Tous, — écrit à ce moment George Eliot, — nous sommes nés dans une sorte d’hébétement moral. Comme l’enfant tendu vers le sein de sa nourrice, nous nous figurons que le monde n’existe que pour assouvir notre faim. Dorothée s’était dégagée plus tôt que personne de cette universelle sottise, et cependant au moment même où elle se forgeait une vie de dévouement auprès de Casaubon, elle était bien loin de comprendre l’essence même du dévouement : j’entends de comprendre de cette façon claire qui se confond avec le sentiment, de saisir et de réaliser une vérité comme nos sens atteignent l’objet de leurs intuitions. Elle ne comprenait donc pas que son mari était aussi bien qu’elle, dans son propre moi, un centre d’où la lumière et les ombres tombaient forcément d’une façon différente.
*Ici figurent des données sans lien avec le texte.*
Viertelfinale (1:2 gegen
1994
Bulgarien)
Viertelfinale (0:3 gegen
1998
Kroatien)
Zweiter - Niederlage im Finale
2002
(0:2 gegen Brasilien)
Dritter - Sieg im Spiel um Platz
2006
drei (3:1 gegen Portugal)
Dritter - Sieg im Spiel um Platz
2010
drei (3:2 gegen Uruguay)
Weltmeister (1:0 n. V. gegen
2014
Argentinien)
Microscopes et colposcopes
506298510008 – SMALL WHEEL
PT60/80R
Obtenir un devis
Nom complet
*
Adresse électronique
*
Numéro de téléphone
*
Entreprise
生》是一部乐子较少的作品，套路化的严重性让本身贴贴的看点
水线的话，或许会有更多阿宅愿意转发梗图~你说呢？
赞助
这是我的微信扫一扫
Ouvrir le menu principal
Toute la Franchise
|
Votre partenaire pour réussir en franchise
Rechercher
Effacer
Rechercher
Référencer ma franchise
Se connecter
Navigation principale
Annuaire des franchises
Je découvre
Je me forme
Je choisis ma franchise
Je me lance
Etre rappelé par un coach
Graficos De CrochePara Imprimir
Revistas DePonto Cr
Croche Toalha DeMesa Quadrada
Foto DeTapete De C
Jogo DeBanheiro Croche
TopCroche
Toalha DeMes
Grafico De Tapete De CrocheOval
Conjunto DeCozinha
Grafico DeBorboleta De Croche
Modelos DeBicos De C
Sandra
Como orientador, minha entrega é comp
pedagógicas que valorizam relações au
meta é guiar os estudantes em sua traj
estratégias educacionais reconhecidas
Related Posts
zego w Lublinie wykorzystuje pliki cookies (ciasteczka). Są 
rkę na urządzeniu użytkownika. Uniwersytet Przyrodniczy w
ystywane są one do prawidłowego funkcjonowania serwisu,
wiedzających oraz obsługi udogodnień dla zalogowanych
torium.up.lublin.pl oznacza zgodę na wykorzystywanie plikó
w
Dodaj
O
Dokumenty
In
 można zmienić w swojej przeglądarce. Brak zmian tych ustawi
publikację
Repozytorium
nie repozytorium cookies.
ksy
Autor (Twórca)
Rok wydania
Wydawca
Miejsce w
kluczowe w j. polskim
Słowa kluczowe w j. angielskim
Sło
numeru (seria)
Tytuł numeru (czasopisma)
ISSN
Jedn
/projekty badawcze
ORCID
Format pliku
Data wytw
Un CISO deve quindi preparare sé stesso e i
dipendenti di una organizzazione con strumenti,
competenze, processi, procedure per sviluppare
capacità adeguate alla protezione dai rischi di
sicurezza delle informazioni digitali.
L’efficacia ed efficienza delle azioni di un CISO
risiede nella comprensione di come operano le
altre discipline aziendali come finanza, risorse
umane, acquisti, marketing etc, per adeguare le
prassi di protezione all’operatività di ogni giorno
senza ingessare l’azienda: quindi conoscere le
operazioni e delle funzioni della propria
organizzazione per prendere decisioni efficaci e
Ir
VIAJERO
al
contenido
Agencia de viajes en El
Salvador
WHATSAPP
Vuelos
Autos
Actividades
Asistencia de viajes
En d’autres termes, jusqu’ici, dans ses rêves charitables, Dorothée ne sortait pas d’elle-même et par un égoïsme involontaire ramenait à elle l’objet de son dévouement. Elle ne s’était pas mise, — et le pouvait-elle ? — à la place de cet homme déjà mûr et qui n’avait jamais été jeune, elle n’avait pas cherché à deviner ce qu’il pensait de lui-même, et le jugement qu’il portait sur les impuissances de son propre esprit, de son propre cœur. Bonne, charitable, généreuse, elle commence à peine à entrevoir que la véritable sympathie nous dépouille de nous-mêmes, nous défend de nous regarder comme le centre du monde, et nous transporte autant que possible en chacun de ces autres centres d’où l’une après l’autre toutes les perspectives de nos idées et de nos sentimens sont changées.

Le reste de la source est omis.